Moreover, they should take risks to pass legislation that will define the Republican presidential primary race in 2012. As Ramesh says, the next Republican nominee will have to present a real entitlement-reform agenda. The Republican House should make sure of that by setting the bar for such an agenda, rather than setting an example of excessive timidity on the subject. They should set that bar through their budget resolution—which will serve as a kind of vision document for the Republican agenda. Passing that resolution will not mean enacting entitlement reforms—the resolution does not become law, and surely the Senate Democrats will pass a very different budget anyway. But it will at least mean putting down a marker and committing Republicans to real entitlement reform.

Without such reform, there is simply no way to address the government’s fiscal problems. It is impossible to cut discretionary spending enough to balance the budget in the long term (and as the Democrats will find, it is also impossible to raise taxes enough to do so). The basic structure of our welfare state, and especially our Great Society health-care entitlements, is going to have to be changed. It can be changed in a way that keeps a robust safety net in place and does not disrupt people’s lives or plans yet still restrains the growth of government and makes these programs sustainable—and indeed, that uses them to bring our larger health-care cost problem under control rather than exacerbating that problem. But such gradual, sensible reforms are only going to be possible for a little while longer. If we let too much time pass, the fiscal situation of these programs will leave no alternative but harsh austerity. Entitlement reform must happen soon, and Republicans need to make it clear to voters that they have a set of well-developed, smart, achievable ideas for making it happen—that they have a vision of limited and effective government that will allow for economic growth, social mobility, and a safety net.

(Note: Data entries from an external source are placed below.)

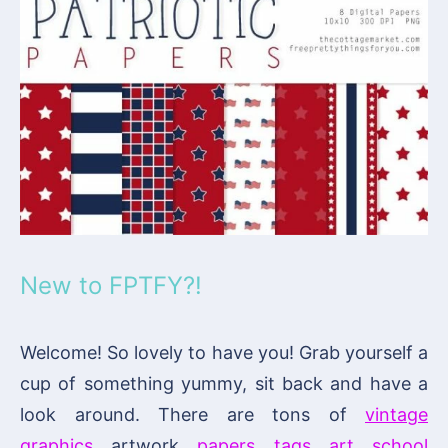
New to FPTFY?!
Welcome! So lovely to have you! Grab yourself a
cup of something yummy, sit back and have a
look around. There are tons of
vintage
graphics
, artwork,
papers
,
tags
,
art
,
school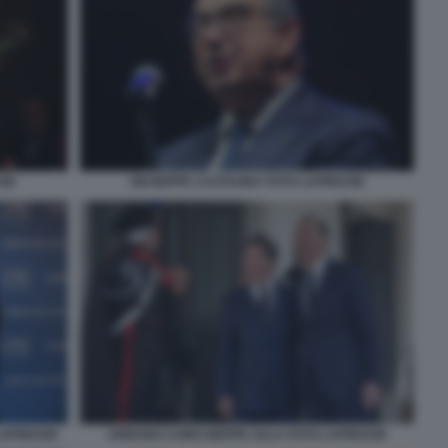
SSE
GIUSEPPE CASTAGNA FOTO LAPRESSE
LAPRESSE
URBANO CAIRO BEPPE SALA FOTO LAPRESSE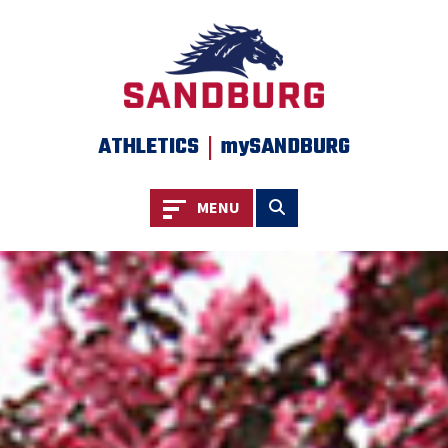
SKIP TO PAGE CONTENT
|
ATHLETICS
mySANDBURG
Toggle navigation
Toggle search
MENU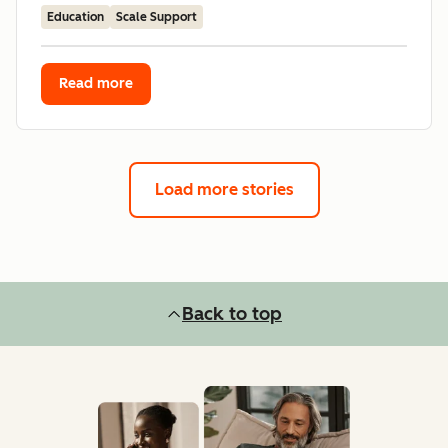
Education
Scale Support
Read more
Load more stories
Back to top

Are voters ready to hear that? I’m not sure. There is no question that putting such reforms on the table carries risks. But there has never been a better time to do so (because the crisis and the spending binge of the past few years has persuaded a sizeable portion of the public that something must be done to change the course we are on), and there may never be a better one (because we are nearing the point when a modest gradual solution will no longer suffice). Republicans have to prepare voters to hear that message in the 2012 election, and running away from that task after winning a large House majority does not seem to me like the best way to do so. Given the available options, proposing a general outline of entitlement reforms in the budget resolution does seem to me like the best way to do so.